## What you are asked to do
The required output is the line with "What do you" plus all lines that follow it to the end of the listing below, written out exactly, with no pictures.

+++ Record set +++

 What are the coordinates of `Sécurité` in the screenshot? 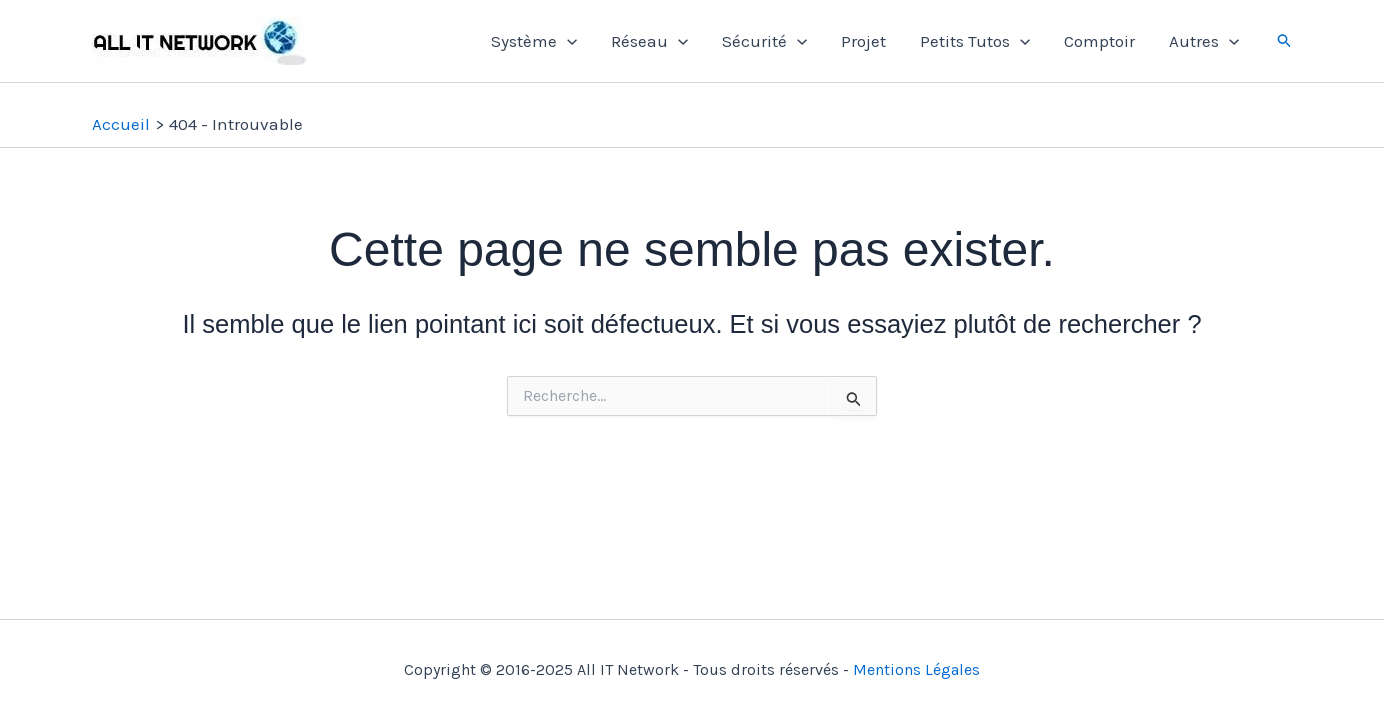 It's located at (764, 41).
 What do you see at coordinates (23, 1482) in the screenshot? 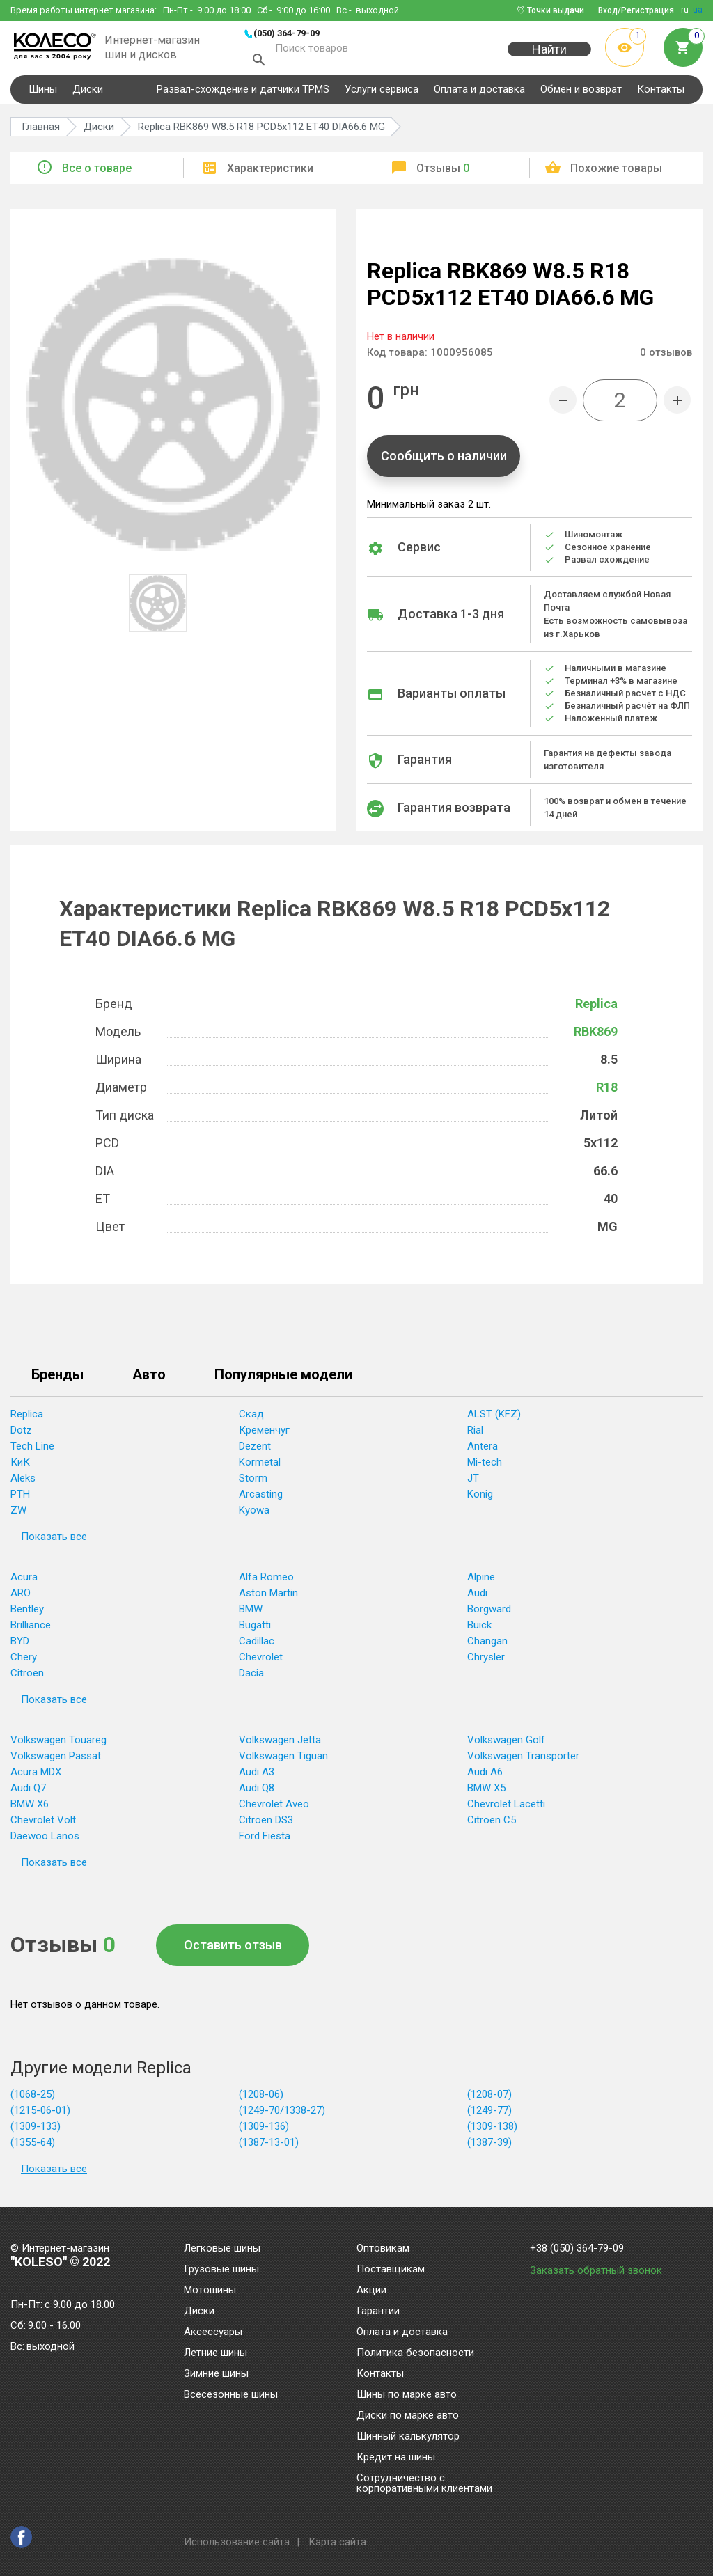
I see `Aleks` at bounding box center [23, 1482].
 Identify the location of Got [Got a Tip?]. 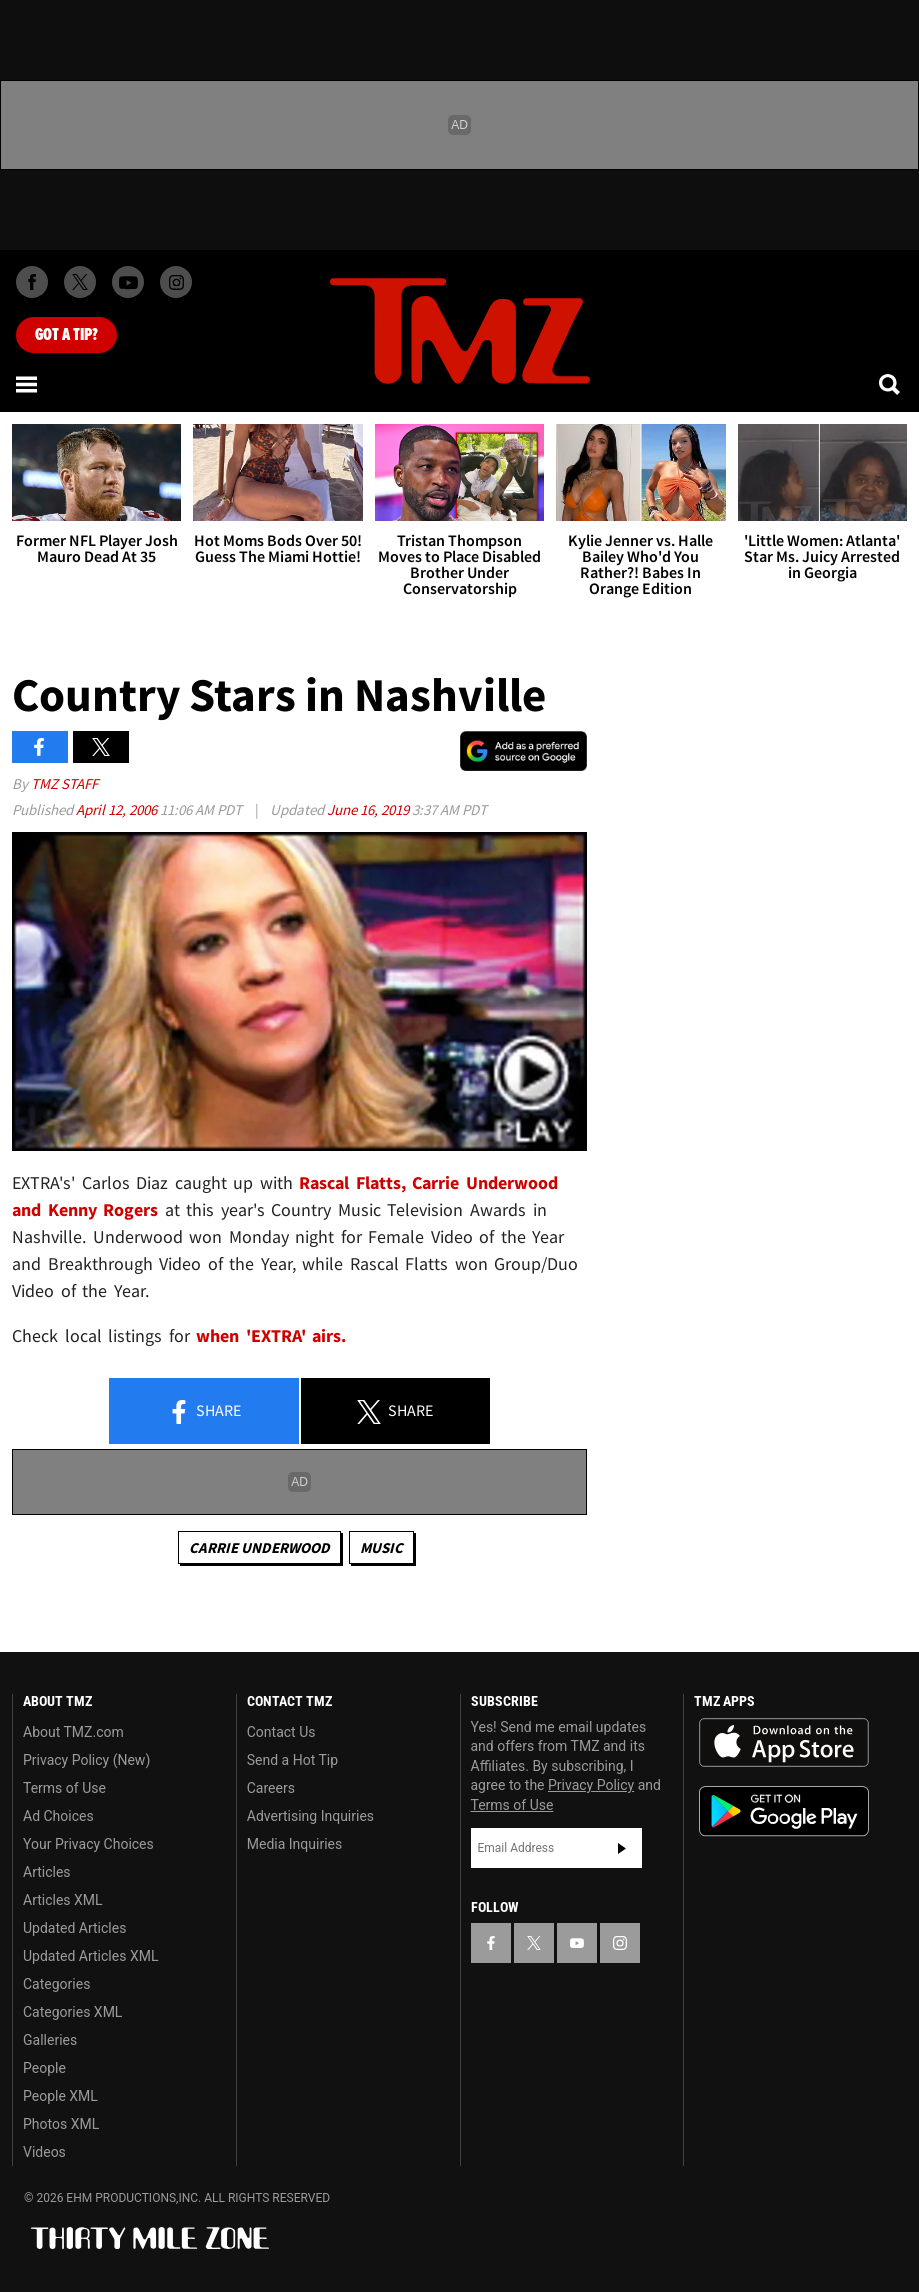
(66, 335).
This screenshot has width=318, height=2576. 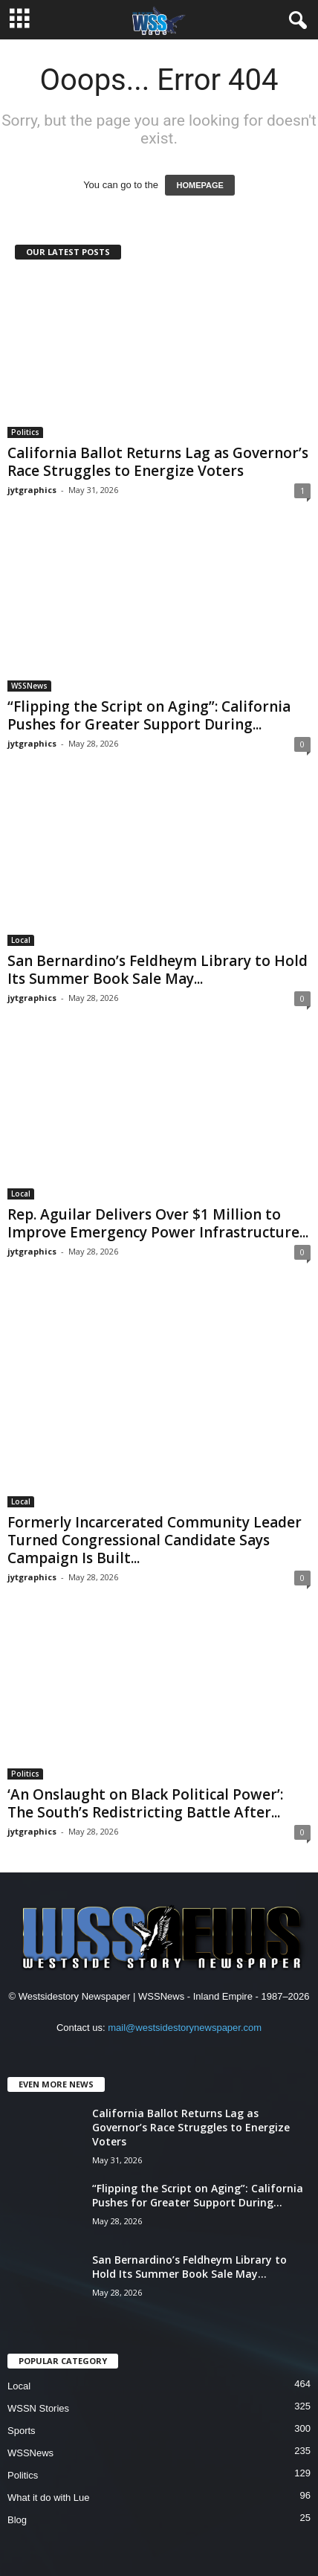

+++

## Completed task
 What do you see at coordinates (23, 1482) in the screenshot? 
I see `Aleks` at bounding box center [23, 1482].
 Identify the location of Got [Got a Tip?]. 
(66, 335).
This screenshot has width=318, height=2576. 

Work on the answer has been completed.